* **EXERCISE BRIEF**: Write out, word for word, every line in the data below from the one containing "Член санкт-петер" to the one containing "床疫学・経済学）他4名", both of them included.

......

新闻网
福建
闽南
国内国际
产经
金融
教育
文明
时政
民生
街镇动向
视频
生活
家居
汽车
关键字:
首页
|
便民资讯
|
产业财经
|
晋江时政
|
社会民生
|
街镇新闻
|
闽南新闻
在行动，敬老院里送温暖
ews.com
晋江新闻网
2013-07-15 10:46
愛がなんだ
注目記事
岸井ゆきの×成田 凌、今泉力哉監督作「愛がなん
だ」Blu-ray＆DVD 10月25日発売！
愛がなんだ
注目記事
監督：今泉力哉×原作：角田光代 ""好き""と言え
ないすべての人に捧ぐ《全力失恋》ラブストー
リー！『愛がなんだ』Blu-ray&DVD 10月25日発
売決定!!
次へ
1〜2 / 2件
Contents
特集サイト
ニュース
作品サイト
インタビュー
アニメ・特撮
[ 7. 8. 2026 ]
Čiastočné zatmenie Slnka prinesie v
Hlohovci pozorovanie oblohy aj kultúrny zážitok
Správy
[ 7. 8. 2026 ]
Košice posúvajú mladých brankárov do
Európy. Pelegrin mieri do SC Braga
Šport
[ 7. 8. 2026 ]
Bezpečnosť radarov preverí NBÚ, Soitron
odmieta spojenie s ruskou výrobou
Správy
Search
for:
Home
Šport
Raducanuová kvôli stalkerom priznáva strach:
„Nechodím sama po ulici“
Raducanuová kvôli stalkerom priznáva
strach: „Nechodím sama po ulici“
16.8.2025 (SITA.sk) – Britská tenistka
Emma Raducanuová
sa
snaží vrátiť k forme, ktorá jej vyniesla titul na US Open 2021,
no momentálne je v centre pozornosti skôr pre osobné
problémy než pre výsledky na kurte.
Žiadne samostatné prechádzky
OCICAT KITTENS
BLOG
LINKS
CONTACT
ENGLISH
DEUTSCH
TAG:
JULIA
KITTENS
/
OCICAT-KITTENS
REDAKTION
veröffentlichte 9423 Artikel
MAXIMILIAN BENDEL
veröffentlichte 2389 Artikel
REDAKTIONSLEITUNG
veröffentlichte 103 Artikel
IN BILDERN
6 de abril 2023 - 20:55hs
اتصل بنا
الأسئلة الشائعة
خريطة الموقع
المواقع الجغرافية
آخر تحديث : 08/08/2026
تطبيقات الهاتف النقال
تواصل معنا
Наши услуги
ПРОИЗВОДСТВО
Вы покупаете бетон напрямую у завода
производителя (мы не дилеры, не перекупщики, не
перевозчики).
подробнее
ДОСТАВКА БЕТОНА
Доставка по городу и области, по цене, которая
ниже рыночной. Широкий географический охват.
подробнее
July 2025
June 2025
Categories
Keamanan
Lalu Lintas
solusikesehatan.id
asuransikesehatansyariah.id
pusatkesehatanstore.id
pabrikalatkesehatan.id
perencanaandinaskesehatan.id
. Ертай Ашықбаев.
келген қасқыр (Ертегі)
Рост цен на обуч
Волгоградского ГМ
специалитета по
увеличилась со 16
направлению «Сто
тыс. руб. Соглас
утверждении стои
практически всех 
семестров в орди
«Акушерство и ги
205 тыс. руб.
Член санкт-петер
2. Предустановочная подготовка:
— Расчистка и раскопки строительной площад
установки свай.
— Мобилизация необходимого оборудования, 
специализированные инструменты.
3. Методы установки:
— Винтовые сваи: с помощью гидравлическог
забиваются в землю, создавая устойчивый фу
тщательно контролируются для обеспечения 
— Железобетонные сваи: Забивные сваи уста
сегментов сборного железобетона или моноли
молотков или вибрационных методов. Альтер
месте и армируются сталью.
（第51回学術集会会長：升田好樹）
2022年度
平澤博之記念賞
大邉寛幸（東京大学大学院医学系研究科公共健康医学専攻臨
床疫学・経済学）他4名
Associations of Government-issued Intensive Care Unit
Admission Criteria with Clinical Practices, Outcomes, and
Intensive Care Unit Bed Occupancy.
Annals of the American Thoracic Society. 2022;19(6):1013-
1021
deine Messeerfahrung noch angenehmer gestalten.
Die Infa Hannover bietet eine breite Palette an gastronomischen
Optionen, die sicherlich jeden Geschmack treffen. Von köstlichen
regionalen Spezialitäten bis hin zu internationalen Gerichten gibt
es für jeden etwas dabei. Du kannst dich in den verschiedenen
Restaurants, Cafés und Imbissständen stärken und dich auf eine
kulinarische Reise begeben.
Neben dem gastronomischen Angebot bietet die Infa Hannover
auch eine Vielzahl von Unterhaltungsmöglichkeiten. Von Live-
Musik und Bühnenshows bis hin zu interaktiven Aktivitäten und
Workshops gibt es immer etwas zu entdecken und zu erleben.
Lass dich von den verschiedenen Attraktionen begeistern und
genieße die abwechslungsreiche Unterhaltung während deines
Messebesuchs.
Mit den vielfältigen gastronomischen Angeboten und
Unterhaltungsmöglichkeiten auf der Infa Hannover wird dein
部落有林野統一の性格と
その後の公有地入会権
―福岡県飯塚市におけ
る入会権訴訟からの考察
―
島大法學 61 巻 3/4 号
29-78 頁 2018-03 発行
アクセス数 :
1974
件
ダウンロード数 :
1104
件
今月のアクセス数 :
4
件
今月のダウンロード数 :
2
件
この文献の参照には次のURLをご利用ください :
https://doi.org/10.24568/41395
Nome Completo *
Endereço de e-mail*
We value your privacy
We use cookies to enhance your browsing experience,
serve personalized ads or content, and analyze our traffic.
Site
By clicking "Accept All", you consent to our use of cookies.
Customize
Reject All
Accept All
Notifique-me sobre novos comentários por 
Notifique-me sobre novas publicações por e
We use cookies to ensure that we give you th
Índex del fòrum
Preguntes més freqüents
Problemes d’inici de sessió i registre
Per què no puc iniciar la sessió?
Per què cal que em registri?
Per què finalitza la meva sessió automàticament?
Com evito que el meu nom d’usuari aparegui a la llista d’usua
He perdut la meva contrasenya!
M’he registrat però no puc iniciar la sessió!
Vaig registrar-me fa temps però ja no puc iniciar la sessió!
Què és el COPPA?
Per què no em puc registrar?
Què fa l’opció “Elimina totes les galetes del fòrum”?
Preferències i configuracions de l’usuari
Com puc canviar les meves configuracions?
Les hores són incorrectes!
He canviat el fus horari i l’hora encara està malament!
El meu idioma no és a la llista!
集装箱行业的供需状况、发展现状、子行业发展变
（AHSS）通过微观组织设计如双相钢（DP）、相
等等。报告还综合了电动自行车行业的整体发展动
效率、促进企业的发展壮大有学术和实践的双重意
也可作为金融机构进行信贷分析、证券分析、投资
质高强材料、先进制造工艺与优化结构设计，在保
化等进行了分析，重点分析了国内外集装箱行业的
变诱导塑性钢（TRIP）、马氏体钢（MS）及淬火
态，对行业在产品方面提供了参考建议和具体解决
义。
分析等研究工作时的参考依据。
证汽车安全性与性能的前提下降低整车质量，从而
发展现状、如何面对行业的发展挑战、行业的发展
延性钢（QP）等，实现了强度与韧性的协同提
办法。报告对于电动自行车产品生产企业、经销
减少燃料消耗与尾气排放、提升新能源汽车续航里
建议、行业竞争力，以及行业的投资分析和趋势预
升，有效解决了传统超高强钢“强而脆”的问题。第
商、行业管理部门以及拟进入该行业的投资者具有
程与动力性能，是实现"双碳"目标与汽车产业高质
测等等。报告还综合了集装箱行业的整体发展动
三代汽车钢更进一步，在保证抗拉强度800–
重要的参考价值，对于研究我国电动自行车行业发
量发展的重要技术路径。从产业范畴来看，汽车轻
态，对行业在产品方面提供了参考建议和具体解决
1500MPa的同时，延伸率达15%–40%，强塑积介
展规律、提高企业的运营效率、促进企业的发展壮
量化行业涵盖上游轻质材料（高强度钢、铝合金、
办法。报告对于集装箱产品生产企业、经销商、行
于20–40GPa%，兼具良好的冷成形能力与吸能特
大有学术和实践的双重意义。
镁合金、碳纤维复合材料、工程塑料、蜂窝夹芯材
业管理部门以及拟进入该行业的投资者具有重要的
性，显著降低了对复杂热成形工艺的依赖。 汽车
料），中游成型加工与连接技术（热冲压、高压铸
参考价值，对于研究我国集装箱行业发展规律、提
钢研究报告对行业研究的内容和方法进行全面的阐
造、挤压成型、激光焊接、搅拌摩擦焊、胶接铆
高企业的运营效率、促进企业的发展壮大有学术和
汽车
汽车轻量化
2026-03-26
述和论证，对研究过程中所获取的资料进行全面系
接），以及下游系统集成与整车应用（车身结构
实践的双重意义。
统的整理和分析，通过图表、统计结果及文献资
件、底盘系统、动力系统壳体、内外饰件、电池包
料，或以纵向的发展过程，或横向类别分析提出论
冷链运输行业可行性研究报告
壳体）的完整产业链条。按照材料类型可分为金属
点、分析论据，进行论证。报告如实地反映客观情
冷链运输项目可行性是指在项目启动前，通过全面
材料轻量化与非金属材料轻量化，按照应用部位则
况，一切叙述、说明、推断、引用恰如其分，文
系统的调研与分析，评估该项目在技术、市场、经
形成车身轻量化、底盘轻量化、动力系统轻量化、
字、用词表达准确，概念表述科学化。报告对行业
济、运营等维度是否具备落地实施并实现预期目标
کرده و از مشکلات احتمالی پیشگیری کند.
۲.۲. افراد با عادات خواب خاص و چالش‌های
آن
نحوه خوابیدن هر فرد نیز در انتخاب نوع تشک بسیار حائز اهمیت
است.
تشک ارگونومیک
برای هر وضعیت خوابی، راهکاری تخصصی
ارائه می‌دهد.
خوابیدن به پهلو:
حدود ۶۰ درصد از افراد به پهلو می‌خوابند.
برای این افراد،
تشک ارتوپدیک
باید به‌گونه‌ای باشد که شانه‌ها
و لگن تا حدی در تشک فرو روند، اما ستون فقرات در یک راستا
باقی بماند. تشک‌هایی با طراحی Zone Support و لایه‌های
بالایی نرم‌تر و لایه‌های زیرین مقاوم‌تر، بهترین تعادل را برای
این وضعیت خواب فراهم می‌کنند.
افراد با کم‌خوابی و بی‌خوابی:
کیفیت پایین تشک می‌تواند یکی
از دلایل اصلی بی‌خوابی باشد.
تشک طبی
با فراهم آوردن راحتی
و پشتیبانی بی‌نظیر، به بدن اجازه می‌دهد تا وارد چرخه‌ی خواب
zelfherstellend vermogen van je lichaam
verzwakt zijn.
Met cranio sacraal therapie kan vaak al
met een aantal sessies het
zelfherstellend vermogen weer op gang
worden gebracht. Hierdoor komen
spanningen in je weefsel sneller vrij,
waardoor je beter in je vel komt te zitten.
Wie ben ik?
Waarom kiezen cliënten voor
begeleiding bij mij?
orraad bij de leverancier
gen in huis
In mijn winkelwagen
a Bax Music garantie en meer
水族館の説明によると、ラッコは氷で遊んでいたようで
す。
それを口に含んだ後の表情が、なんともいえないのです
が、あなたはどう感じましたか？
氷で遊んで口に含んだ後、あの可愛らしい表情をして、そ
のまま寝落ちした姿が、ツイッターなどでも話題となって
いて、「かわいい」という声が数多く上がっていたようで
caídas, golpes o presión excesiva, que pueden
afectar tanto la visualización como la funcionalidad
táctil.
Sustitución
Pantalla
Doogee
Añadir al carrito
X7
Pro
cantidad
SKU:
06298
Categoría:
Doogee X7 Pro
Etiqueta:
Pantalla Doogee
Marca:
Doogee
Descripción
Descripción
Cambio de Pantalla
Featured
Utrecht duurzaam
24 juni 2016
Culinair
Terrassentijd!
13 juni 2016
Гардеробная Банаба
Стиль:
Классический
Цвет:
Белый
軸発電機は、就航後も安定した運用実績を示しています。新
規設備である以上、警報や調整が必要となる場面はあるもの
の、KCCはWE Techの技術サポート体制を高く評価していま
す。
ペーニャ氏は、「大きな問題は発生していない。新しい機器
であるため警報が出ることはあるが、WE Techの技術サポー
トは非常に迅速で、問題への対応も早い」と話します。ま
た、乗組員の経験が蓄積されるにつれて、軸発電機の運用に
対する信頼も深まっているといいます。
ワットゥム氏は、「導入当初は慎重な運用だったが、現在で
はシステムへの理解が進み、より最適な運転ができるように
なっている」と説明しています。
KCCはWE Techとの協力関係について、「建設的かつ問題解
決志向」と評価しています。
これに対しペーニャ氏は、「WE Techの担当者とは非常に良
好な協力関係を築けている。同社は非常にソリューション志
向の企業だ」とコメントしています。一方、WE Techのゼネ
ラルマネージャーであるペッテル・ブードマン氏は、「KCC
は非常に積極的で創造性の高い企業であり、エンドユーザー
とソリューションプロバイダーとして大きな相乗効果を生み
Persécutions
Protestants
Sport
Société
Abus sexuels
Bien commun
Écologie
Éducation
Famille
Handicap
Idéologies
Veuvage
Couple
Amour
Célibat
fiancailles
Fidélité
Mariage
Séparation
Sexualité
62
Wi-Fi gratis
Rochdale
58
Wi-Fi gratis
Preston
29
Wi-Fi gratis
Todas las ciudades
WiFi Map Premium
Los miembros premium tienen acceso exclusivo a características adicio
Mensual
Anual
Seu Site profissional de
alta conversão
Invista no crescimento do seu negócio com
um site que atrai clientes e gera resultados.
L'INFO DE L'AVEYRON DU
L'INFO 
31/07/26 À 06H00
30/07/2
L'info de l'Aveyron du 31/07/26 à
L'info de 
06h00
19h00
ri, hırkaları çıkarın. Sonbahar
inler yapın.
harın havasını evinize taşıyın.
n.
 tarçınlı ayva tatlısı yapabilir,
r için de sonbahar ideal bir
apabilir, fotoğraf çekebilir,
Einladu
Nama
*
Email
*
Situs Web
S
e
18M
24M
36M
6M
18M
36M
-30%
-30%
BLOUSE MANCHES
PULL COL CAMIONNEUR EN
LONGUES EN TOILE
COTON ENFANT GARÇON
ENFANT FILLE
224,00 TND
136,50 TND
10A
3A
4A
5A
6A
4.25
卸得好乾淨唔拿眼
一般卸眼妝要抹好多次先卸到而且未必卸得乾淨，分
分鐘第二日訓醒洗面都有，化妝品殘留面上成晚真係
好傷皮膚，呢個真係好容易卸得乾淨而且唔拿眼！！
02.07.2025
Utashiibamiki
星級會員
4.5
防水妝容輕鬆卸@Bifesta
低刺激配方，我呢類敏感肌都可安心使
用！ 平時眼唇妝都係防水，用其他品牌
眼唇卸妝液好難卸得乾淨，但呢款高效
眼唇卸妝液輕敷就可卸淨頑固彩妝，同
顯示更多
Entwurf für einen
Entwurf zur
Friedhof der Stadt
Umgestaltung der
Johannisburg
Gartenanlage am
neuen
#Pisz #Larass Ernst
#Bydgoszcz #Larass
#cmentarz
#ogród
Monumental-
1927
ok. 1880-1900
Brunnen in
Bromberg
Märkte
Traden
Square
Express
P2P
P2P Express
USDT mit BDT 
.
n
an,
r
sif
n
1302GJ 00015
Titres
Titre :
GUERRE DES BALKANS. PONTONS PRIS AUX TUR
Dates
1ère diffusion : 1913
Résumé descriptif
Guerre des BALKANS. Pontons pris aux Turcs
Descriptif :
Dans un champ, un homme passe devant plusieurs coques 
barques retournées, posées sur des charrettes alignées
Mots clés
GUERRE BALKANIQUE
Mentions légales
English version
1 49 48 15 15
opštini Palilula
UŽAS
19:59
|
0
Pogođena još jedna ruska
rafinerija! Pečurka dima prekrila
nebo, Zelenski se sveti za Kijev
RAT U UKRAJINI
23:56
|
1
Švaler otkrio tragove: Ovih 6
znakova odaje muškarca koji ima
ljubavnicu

......

* **TASK OUTPUT**:
Член санкт-петер
2. Предустановочная подготовка:
— Расчистка и раскопки строительной площад
установки свай.
— Мобилизация необходимого оборудования, 
специализированные инструменты.
3. Методы установки:
— Винтовые сваи: с помощью гидравлическог
забиваются в землю, создавая устойчивый фу
тщательно контролируются для обеспечения 
— Железобетонные сваи: Забивные сваи уста
сегментов сборного железобетона или моноли
молотков или вибрационных методов. Альтер
месте и армируются сталью.
（第51回学術集会会長：升田好樹）
2022年度
平澤博之記念賞
大邉寛幸（東京大学大学院医学系研究科公共健康医学専攻臨
床疫学・経済学）他4名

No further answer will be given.